Rhodopsin is a photoreceptive molecule composed of a Vitamin A derivative (retinal) and an opsin. Opsins are proteins that complement the retinal, and are “tuned” to certain wavelengths of light, and this means that they respond most vigorously to a certain wavelength but usually respond to wavelengths close to the critical wavelength. Opsins can be identified as being tuned to “green” but this is misleading as that opsin will have a peak response to wavelengths in the green range, but respond to light with longer and shorter wavelengths, too.

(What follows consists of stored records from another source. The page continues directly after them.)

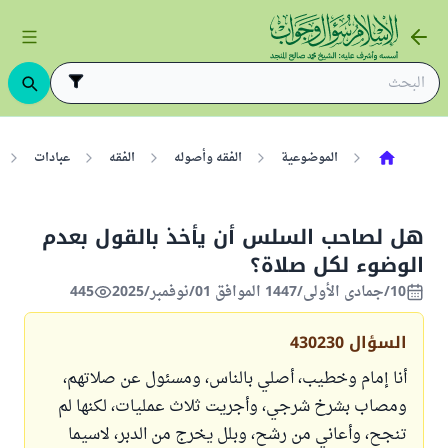
الموضوعية
الفقه وأصوله
الفقه
عبادات
هل لصاحب السلس أن يأخذ بالقول بعدم
الوضوء لكل صلاة؟
10/جمادى الأولى/1447 الموافق 01/نوفمبر/2025
445
السؤال
430230
أنا إمام وخطيب، أصلي بالناس، ومسئول عن صلاتهم،
ومصاب بشرخ شرجي، وأجريت ثلاث عمليات، لكنها لم
تنجح، وأعاني من رشح، وبلل يخرج من الدبر، لاسيما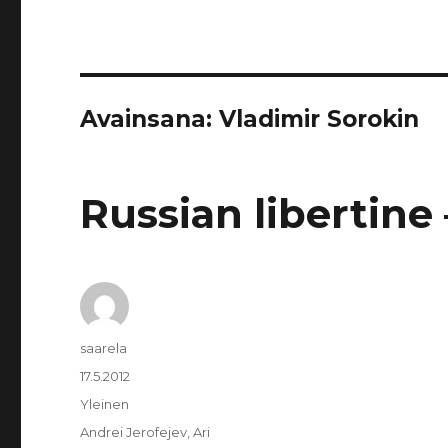
Avainsana:
Vladimir Sorokin
Russian libertine
Kirjoittaja
saarela
Julkaistu
17.5.2012
Kategoriat
Yleinen
Avainsanat
Andrei Jerofejev
,
Ari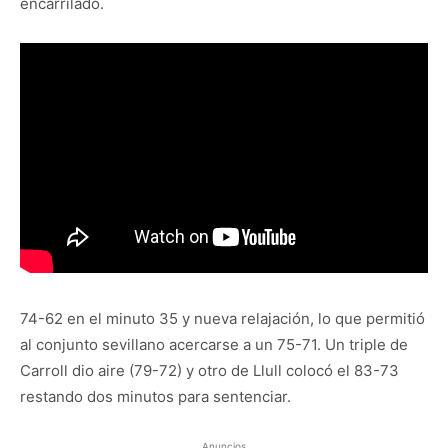
encarrilado.
74-62 en el minuto 35 y nueva relajación, lo que permitió
al conjunto sevillano acercarse a un 75-71. Un triple de
Carroll dio aire (79-72) y otro de Llull colocó el 83-73
restando dos minutos para sentenciar.
Anuncios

All metazoan opsins are related, making them homologous. They probably arose from a single opsin and have mutated or diverged.
Rhodopsins are the principal molecule that responds to light in animals, and creates the impulses that lead to sight, and most animals that have vision do so with a form or rhodopsin.
But, Vitamin A and an opsin are not the only way to receive and respond to light. There are other molecules that respond too, and some are important to vision in many animals.
The cryptochromes are biochemical molecules that respond best to blue light and are quite ancient. These probably arose from DNA repair molecules called photolyases, or at least the cryptochromes are close cousins to the photolyases. The DNA found in early and ancient life was easily damaged by ultraviolet light, and there would have been a lot of UV because there was no oxygen to make ozone, and few other molecules in the atmosphere. The DNA would found a way to be repaired, which would have been through the photolyases. These chemicals probably evolved into cryptochromes. Cryptochromes are derived from flavins or Vitamin B2 , and can convert the energy of light into chemical energy. This would have been a valuable asset to an early cell , and hence, this chemical would have been used in by almost all cells in some way.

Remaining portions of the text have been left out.